Understanding AI Trustworthiness: A Scoping Review of AIES & FAccT Articles
- URL: http://arxiv.org/abs/2510.21293v2
- Date: Tue, 28 Oct 2025 15:20:05 GMT
- Title: Understanding AI Trustworthiness: A Scoping Review of AIES & FAccT Articles
- Authors: Siddharth Mehrotra, Jin Huang, Xuelong Fu, Roel Dobbe, Clara I. Sánchez, Maarten de Rijke,
- Abstract summary: Trustworthy AI serves as a foundational pillar for two major AI ethics conferences: AIES and FAccT.<n>This scoping review aims to examine how the AIES and FAccT communities conceptualize, measure, and validate AI trustworthiness.
- Score: 41.419459280691605
- License: http://creativecommons.org/licenses/by-sa/4.0/
- Abstract: Background: Trustworthy AI serves as a foundational pillar for two major AI ethics conferences: AIES and FAccT. However, current research often adopts techno-centric approaches, focusing primarily on technical attributes such as reliability, robustness, and fairness, while overlooking the sociotechnical dimensions critical to understanding AI trustworthiness in real-world contexts.
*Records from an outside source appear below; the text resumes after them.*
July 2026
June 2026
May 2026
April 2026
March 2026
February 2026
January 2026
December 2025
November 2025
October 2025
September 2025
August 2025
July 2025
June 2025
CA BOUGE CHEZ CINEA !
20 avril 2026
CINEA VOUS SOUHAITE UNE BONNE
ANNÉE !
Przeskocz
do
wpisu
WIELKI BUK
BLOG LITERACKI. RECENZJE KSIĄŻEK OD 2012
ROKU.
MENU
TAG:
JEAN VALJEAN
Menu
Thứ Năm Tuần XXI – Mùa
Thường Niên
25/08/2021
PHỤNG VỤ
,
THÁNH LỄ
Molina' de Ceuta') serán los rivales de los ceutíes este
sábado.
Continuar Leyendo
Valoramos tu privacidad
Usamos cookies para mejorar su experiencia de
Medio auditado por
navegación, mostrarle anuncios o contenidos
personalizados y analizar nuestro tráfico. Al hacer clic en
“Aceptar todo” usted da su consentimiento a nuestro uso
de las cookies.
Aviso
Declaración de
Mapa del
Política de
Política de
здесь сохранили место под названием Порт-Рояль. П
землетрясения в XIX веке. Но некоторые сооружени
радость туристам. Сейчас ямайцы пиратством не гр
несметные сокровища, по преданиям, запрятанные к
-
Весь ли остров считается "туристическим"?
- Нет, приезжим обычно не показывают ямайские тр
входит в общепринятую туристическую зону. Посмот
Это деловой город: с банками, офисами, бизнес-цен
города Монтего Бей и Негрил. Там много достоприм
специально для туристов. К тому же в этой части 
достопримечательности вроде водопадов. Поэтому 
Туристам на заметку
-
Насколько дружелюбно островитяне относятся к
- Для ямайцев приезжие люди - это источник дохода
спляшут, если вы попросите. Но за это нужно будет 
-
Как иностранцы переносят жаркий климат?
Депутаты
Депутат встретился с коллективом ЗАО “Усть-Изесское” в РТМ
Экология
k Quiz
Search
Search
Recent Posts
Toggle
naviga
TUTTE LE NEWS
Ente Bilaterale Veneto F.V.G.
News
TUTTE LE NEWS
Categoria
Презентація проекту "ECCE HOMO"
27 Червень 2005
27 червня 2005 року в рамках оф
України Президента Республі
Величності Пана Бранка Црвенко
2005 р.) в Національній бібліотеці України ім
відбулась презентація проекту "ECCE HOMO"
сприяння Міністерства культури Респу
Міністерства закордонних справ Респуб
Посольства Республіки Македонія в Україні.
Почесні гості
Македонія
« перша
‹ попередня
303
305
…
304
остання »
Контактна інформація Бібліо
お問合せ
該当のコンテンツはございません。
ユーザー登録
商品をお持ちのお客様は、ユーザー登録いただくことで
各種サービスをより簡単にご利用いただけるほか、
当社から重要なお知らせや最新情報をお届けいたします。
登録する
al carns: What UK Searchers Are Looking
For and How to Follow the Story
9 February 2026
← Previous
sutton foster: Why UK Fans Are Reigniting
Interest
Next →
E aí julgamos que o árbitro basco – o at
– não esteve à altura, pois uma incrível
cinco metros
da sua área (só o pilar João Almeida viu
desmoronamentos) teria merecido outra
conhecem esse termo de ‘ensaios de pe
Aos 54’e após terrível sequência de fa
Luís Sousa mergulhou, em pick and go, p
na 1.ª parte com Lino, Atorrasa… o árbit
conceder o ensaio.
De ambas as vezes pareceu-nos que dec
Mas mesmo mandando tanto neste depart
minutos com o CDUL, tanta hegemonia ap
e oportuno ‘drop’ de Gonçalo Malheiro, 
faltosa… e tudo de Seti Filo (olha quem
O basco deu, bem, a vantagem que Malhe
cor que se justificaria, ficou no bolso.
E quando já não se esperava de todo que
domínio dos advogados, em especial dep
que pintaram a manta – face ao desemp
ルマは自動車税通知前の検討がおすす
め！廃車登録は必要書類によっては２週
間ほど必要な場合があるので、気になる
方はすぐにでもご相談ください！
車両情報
Objectives: This scoping review aims to examine how the AIES and FAccT communities conceptualize, measure, and validate AI trustworthiness, identifying major gaps and opportunities for advancing a holistic understanding of trustworthy AI systems. Methods: We conduct a scoping review of AIES and FAccT conference proceedings to date, systematically analyzing how trustworthiness is defined, operationalized, and applied across different research domains. Our analysis focuses on conceptualization approaches, measurement methods, verification and validation techniques, application areas, and underlying values. Results: While significant progress has been made in defining technical attributes such as transparency, accountability, and robustness, our findings reveal critical gaps. Current research often predominantly emphasizes technical precision at the expense of social and ethical considerations. The sociotechnical nature of AI systems remains less explored and trustworthiness emerges as a contested concept shaped by those with the power to define it. Conclusions: An interdisciplinary approach combining technical rigor with social, cultural, and institutional considerations is essential for advancing trustworthy AI. We propose actionable measures for the AI ethics community to adopt holistic frameworks that genuinely address the complex interplay between AI systems and society, ultimately promoting responsible technological development that benefits all stakeholders.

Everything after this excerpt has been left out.